3
21 Comments

I kept rewriting the same quiz + spaced-repetition code. So I packaged it into an API

Show IH: While building my own medical edtech product, I wrote the same "text → quizzes + flashcards + review schedule" plumbing at least three times. Every new feature, same chore: call an LLM, parse the output, schedule the next review, and avoid paying twice for the same input.
So I cleaned it up into one small API — QuizForge:

  • POST /generate — text, a URL, or a PDF → MCQs, short questions, flashcards (in the language you ask).
  • POST /grade — score a free-text answer 0–5 with feedback.
  • POST /review/next — SM-2 spaced repetition, the next due date for a card.
    Two things I cared about:
  1. Don't pay twice. Identical input is served from a content-hash cache — no second LLM call.
  2. Make it testable. The LLM is injected, so the whole thing runs offline — 29 tests, no network.
    It's live as a hosted API with a free tier to try it, and there's a self-host version (Docker, bring your own LLM key) for people who'd rather run it themselves.
    Full disclosure: I build with AI assistance (I pair with Claude), and I'm a solo founder — a maxillofacial surgeon who got into shipping software, not a team. Support is email-only, but I answer everything.
    Happy to dig into the design — and I'd genuinely like to hear how you'd price the hosted version.
    Hosted (free tier): https://rapidapi.com/limack0/api/quizforge
    Self-host (source + Docker): https://limack.gumroad.com/l/quizforge
posted to Icon for group Show IH
Show IH
on June 2, 2026
  1. 1

    The abstain option is probably the most honest solution here. A low confidence flag is more defensible than a 3/5 that could mean anything. The grounding route has a ceiling too: if the source passage itself is thin, pulling context back to it just moves the vagueness upstream. I'd try the abstain logic first and have the grader return a flag when the reference quality falls below a threshold. The question is whether your users accept 'not enough context to grade this accurately' as a result or if that breaks the product experience for them.

    1. 1

      Yeah, you talked me into both — pushed them live yesterday.
      /grade takes an optional source passage now.

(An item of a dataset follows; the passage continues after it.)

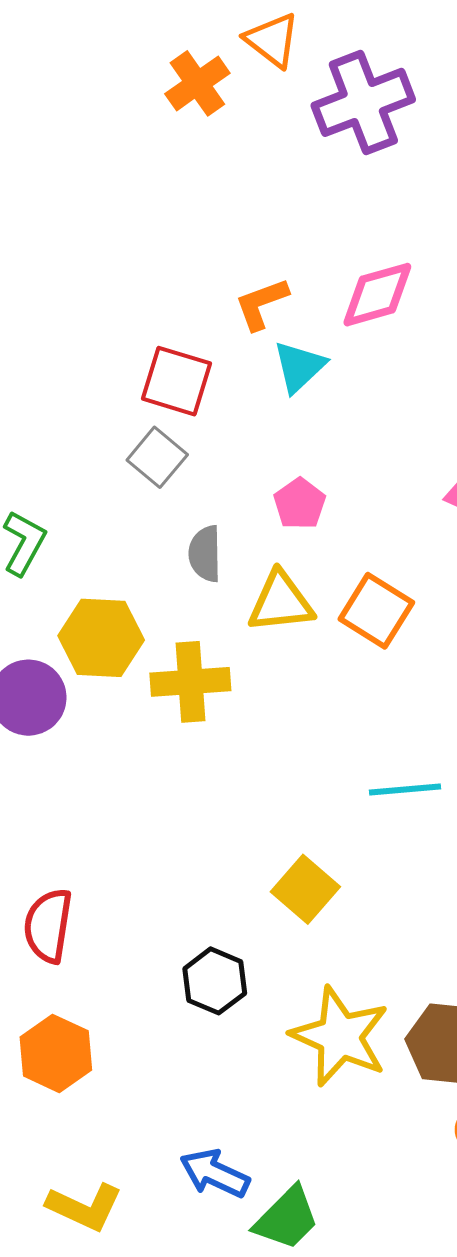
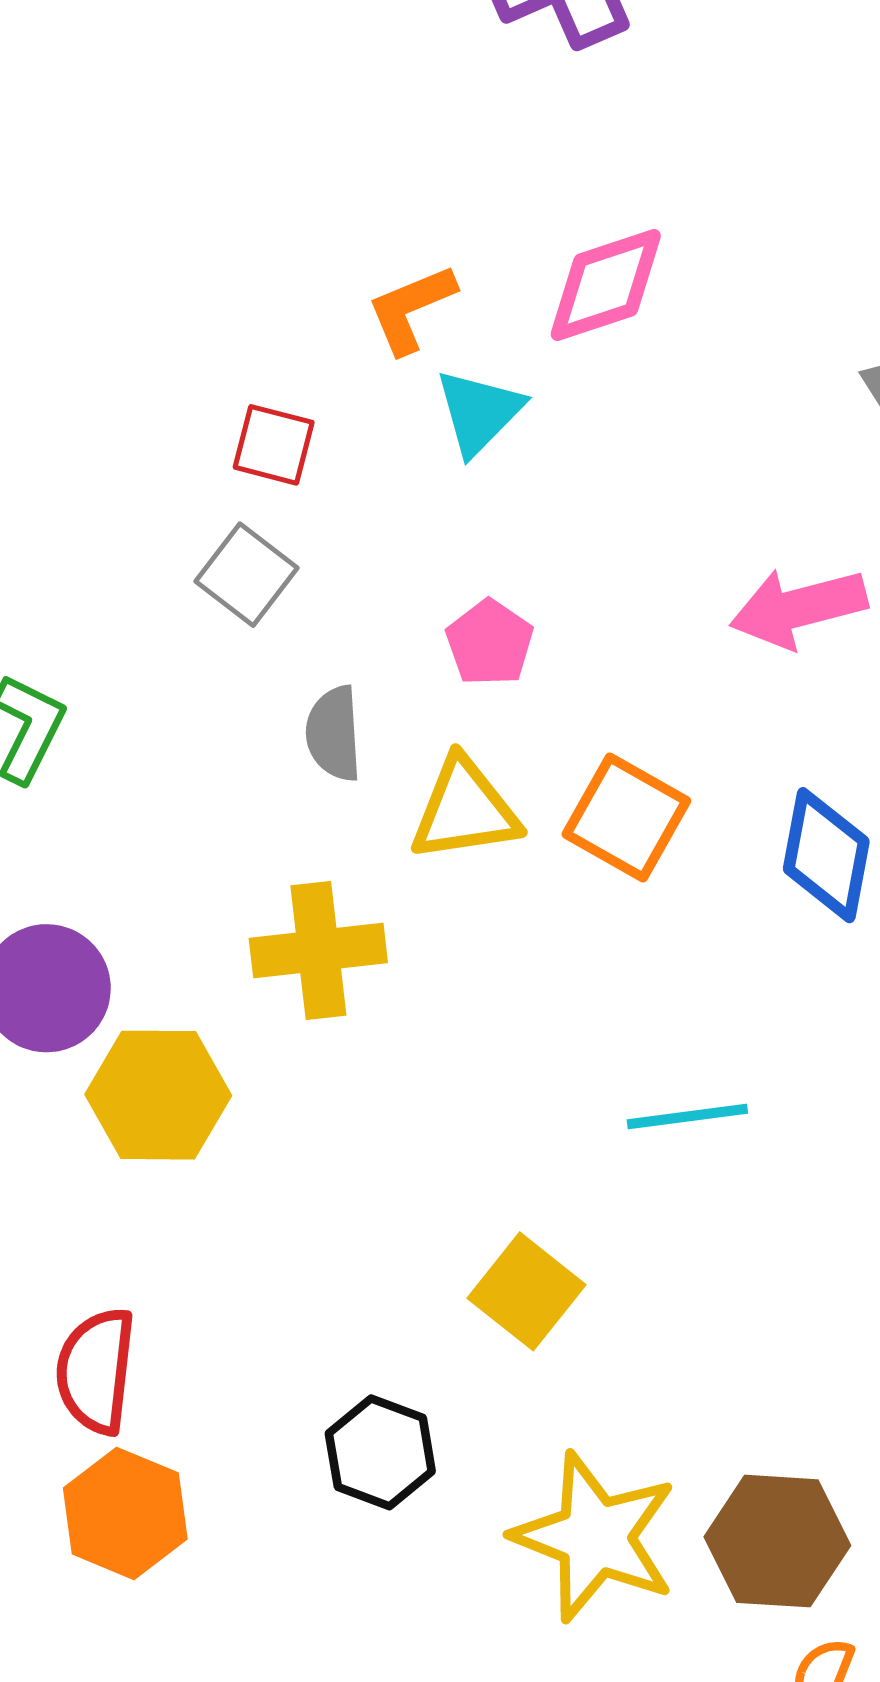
red square: (176, 381) -> (274, 445), size x0.7
yellow hexagon: (101, 638) -> (158, 1095), moved
orange hexagon: (56, 1053) -> (125, 1513), moved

If it's there, the grader treats it as the real reference and the expected answer is just a hint. And if the passage is too thin or off topic to actually decide anything, it returns null + an "abstained" flag instead of making up a number. Old calls that only send an expected answer still work the same.
      But your ceiling point stuck with me, because you're right — grounding doesn't fix a thin source, it just moves the vagueness somewhere else. That's basically why I didn't treat grounding as the answer and leaned on the abstain flag instead. When there's genuinely not enough to go on, the honest thing is to say so, not guess a 3.
      On whether "not enough context to grade this" breaks the experience — I kind of dodged that on purpose. The API just hands back the flag and a null score, it doesn't show anything to a learner. So whoever builds on top decides what to do: re-ask, send it to a human, skip it, whatever. A flashcard app and a real exam want totally different things there and I didn't want to pick for them. Honestly I don't have enough real grading traffic yet to know which way people lean — that's the thing I'm waiting to see.
      You've clearly built one of these before though — when you added an abstain path, did you actually show it to the user, or just quietly not count the question?

      1. 1

        Shipping both the same day is the move. The null + abstained design is clean — it puts the UX decision where it belongs, in the layer that actually knows the learner. You're right that grounding just moves the vagueness, it doesn't resolve it. Curious what you're seeing so far — are the abstain flags clustering around any particular type of question?

  2. 1

    The spaced repetition scheduling algorithm is deceptively simple to describe but gets annoying to maintain when you add edge cases — what happens when someone misses a session, how do you handle items that are 'almost due', how does the interval scale for items that keep getting wrong? Packaging this as an API makes sense because those edge cases accumulate fast and most teams just want the 'when should this user see this item next' answer without owning the algorithm. Curious how you handle the multi-device case where a user reviews on mobile and desktop — does the scheduling stay consistent across sessions or does each device have its own state?

    1. 1

      You've named the exact reason /review/next is stateless. QuizForge doesn't store the card — you POST the current state (repetitions, ease factor, interval) plus how the answer went, and it returns the next state and due date. It's a pure function, not a session. Which answers your multi-device question by sidestepping it: there's no per-device state to drift, because the API holds none at all. Consistency is whatever your backend record says. If mobile and desktop read and write the same card row, scheduling is identical by construction; if each device keeps its own local copy, they diverge — but that's an architecture choice on the caller's side, not something the algorithm decides.
      On your edge cases — two are in the algorithm, one deliberately isn't, and I'd rather be straight about which:
      - Keeps getting it wrong (quality < 3): repetitions reset to 0, interval drops back to 1 day, and the ease factor decays on the SM-2 curve with a hard floor at 1.3. A stubborn item collapses to daily and stays aggressive until it sticks.
      - Missed session / "almost due": not modeled, on purpose. The scheduler computes the next due date forward from the day you actually review — it doesn't penalize lateness or decay an overdue item. The "is this due / almost due / overdue" bookkeeping lives in the caller. I didn't want the API guessing a learner's calendar. The honest tradeoff: stateless means I don't solve multi-device for you — I just make sure I'm never the thing that breaks it. Did you end up wanting the scheduler to punish overdue items, or did leaving lateness out keep it more predictable?

  3. 1

    I built an internal study-tool API last month, and the content-hash cache jumped out at me. "dont pay twice" is the exact pain dev buyers understand without a demo.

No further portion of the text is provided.